» **Work task**:
Set down exactly the lines in the records below that run from the line with "Identify the click" to the line with "Browse (340, 26)", inclusive, and nothing more.

» **Exercise materials**:
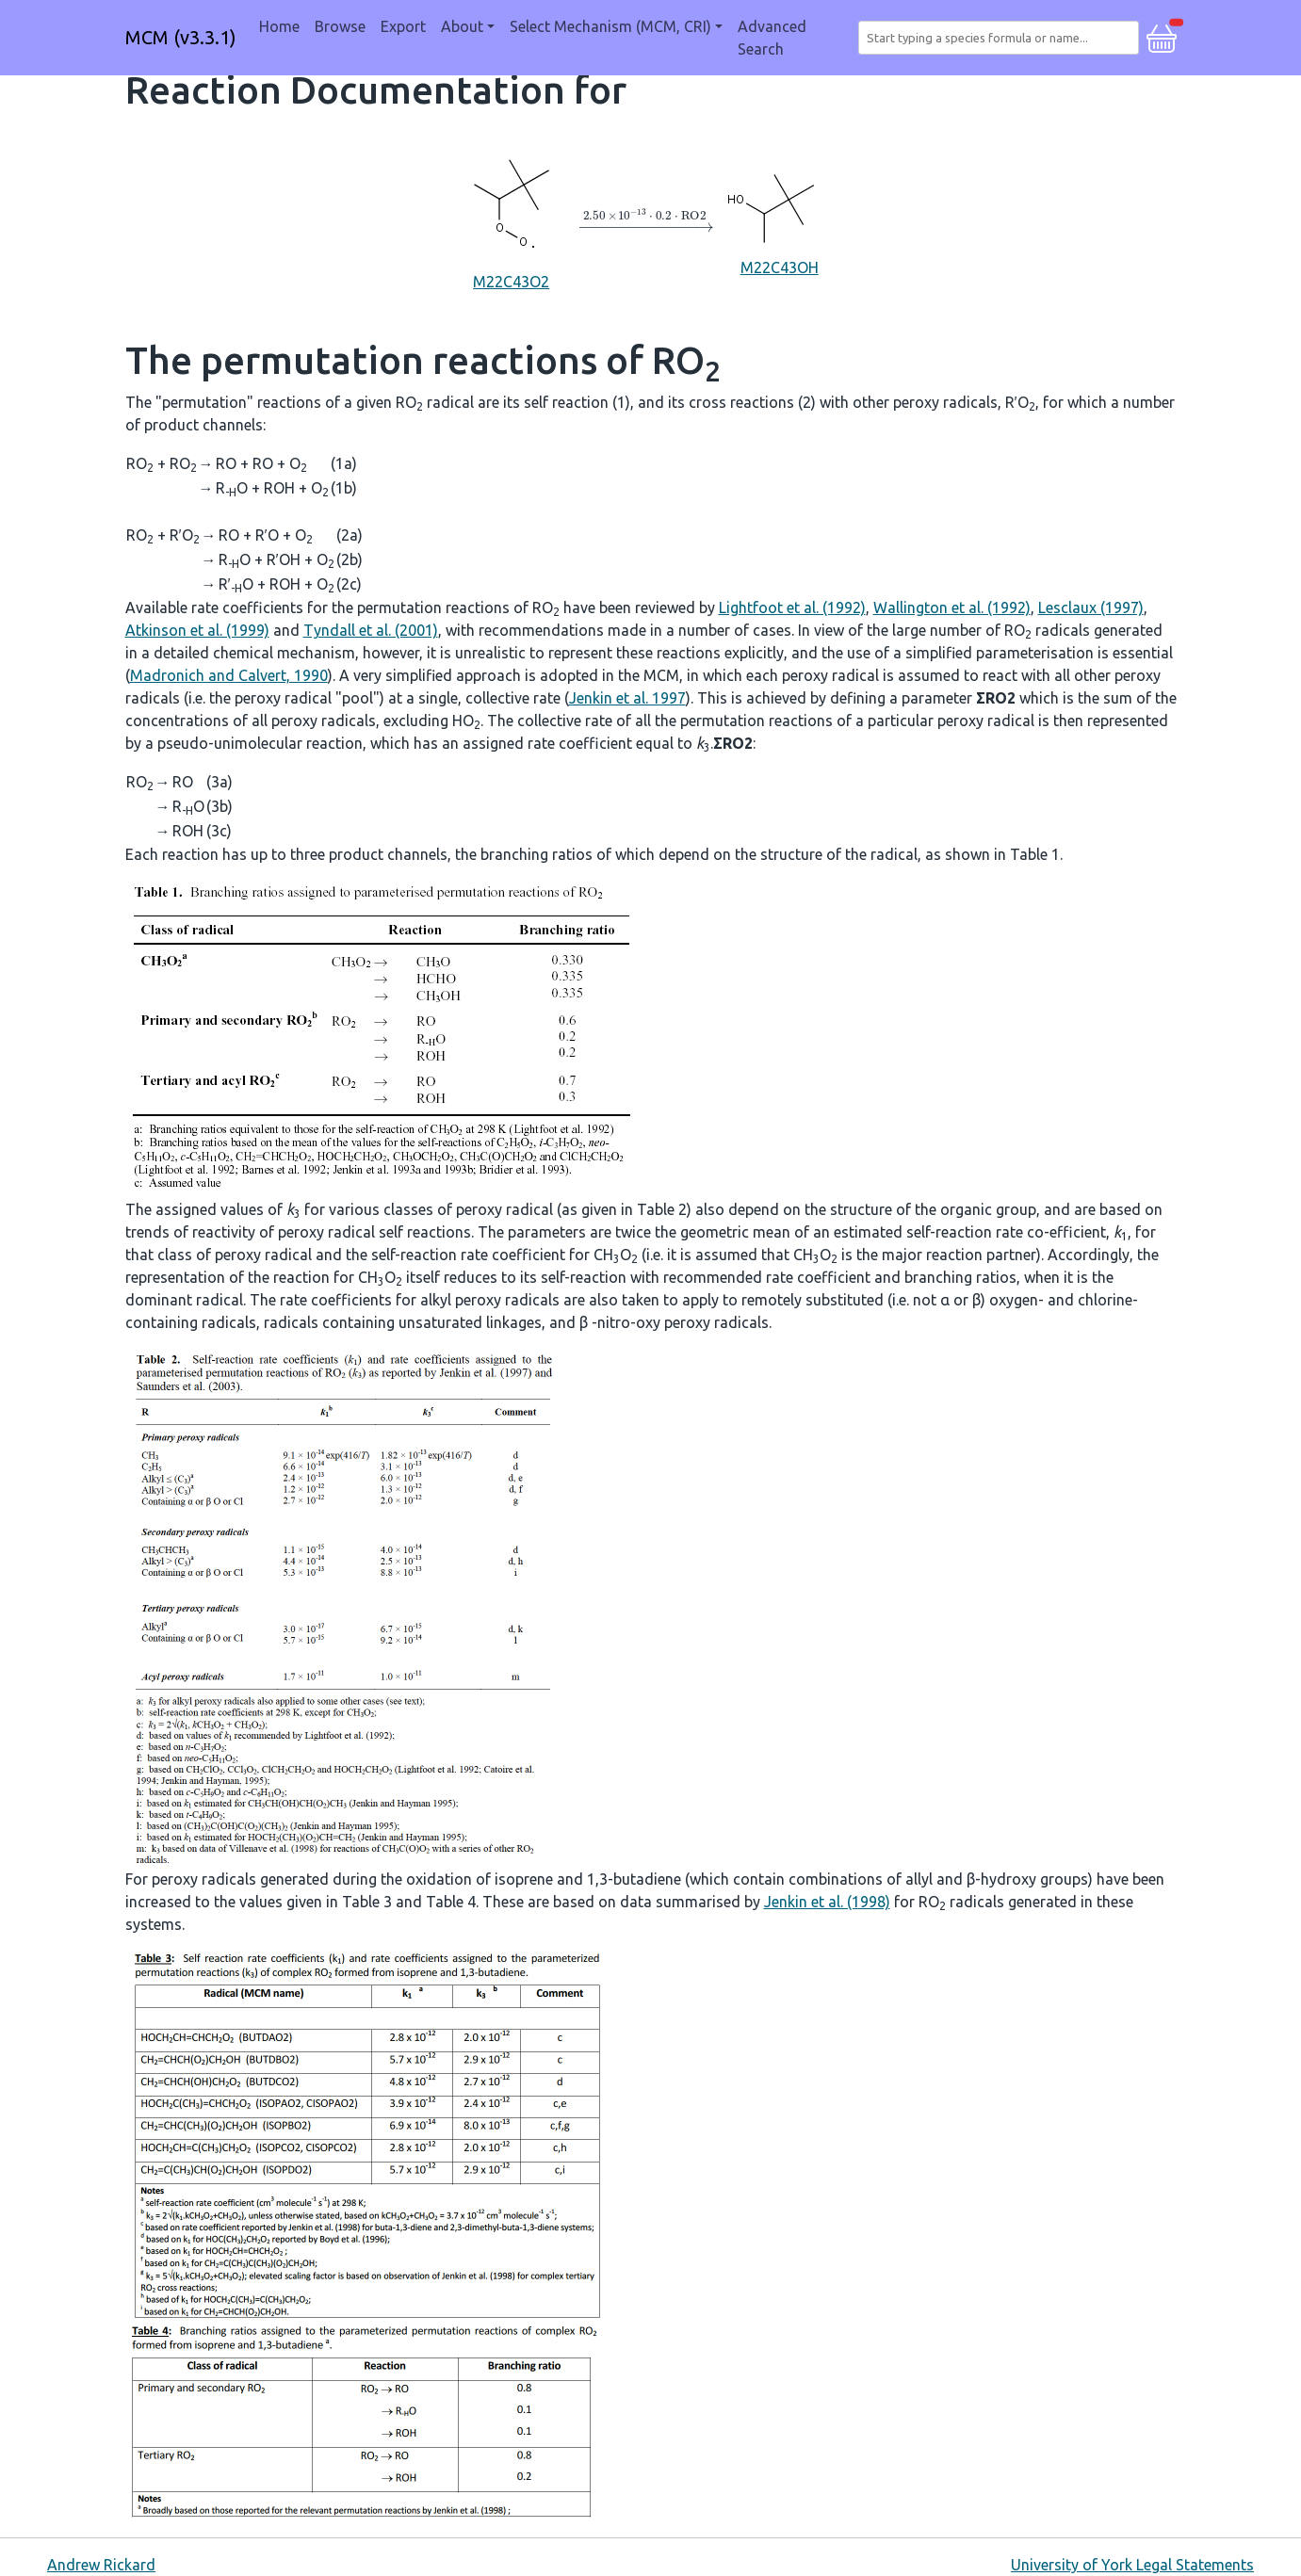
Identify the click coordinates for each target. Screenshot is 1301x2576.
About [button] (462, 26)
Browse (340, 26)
==
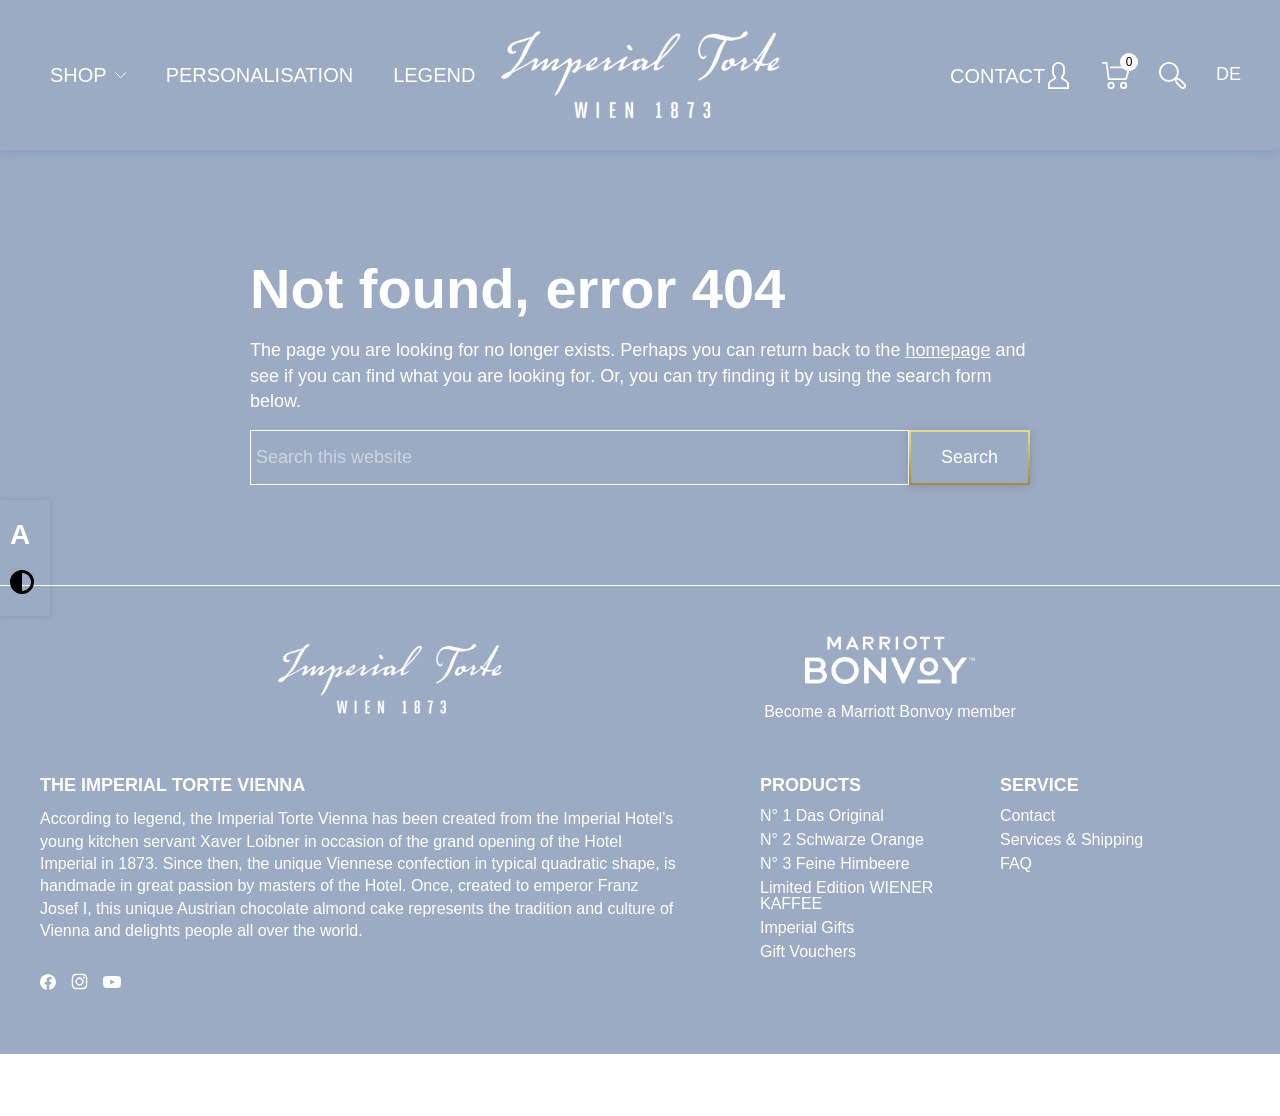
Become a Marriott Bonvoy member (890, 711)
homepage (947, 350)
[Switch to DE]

» **Task solution**:
Identify the click coordinates for each target. Screenshot is 1301x2576.
About [button] (462, 26)
Browse (340, 26)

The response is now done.